Credit Card Brands vs. Issuers

Most people consider Visa, Mastercard, Discover and American Express credit card issuers, but they’re actually considered credit card “associations”. They set the rules for merchants and card-issuing banks. The largest associated brands, Visa and Mastercard, form relationships with other financial institutions who actually “issue” their cards. American Express and Discover form alliances as well, but they also issue their own lines of credit cards.

Credit Card Issuers vs. Banks

Credit card issuers are responsible for creating “terms and conditions”, approving new accounts and billing cardholders for charges. All financial institutions, including banks and credit unions, can be credit card issuers. But not all banks are issuers. For example, JP Morgan Chase is one of the largest banks and credit card issuers in the U.S. – issuing a wide variety credit card offers; including many co-branded cards for other banks and organizations. Merrill Lynch, another well-known banking institution, has several offers of their own – but they’re actually issued by Bank of America.

Major Credit Card Brands

  • VISA Card is a nonprofit corporation that is best described as a purchasing and marketing coalition of more than 21,000 banks and financial institutions around the globe. Visa itself does not issue credit cards or other financial services to consumers or merchants. All cards are issued by its member banks. “Terms and conditions” and approvals are also controlled by member banks.

    Acceptance & Popularity: With 54% market share, Visa is the most widely accepted brand in the world with cardholders in 150+ countries.

  • MasterCard is a multinational corporation much like VISA. Its principal business is processing payments between merchants and the 25,000+ financial institutions that issue cards with the MasterCard logo.

    Acceptance & Popularity: Mastercard is the second most recognizable credit card brand in the world.

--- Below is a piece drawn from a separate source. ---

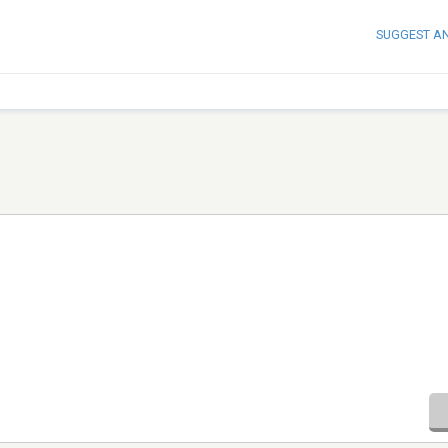
SUGGEST A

With 29% market share, it’s accepted almost anywhere Visa is accepted.

  • American Express is a diversified global financial services company. Not only do they process payments, but they’re a world leader in providing charge cards, credit cards and traveler’s checks to consumers, small businesses and corporations.

    Acceptance & Popularity: With 13% market share, American Express is the third most popular credit card brand.

  • Discover credit cards were originally introduced by the Sears Department Store in 1985 and today is operated by Morgan Stanley. Discover Financial Services issues credit cards and operates the largest independent credit card network in the U.S.

    Acceptance & Popularity: At 4% market share, Discover Card is neither issued nor widely accepted outside the U.S., but it can be used to obtain cash from ATM locations worldwide.

Although Visa, Mastercard, Discover and American Express make-up over 99% of credit card transactions, there are many other payment options. Credit cards are typically organized by the type of issuer. For example:

  • Bank Credit Cards: Visa, MasterCard, Discover, AMEX
  • Petroleum Cards: Sun, Exxon
  • Travel & Entertainment Cards: Diner’s Club, Carte Blanche
  • Private Label Cards: Department store cards, telephone cards, co-branded cards (cards that carry the logo of a third party, where the third party benefits from their use)

Major Credit Card Issuers

Credit card issuers are an exclusive bunch, with a relatively small number of names dominating a huge industry. The top 10 credit card issuers controlled approximately 88 percent of the credit card market during 2006. Of those, the leading U.S. credit card issuers were Bank of America, J.P. Morgan Chase, Citi Bank, Capital One, and HSBC Bank.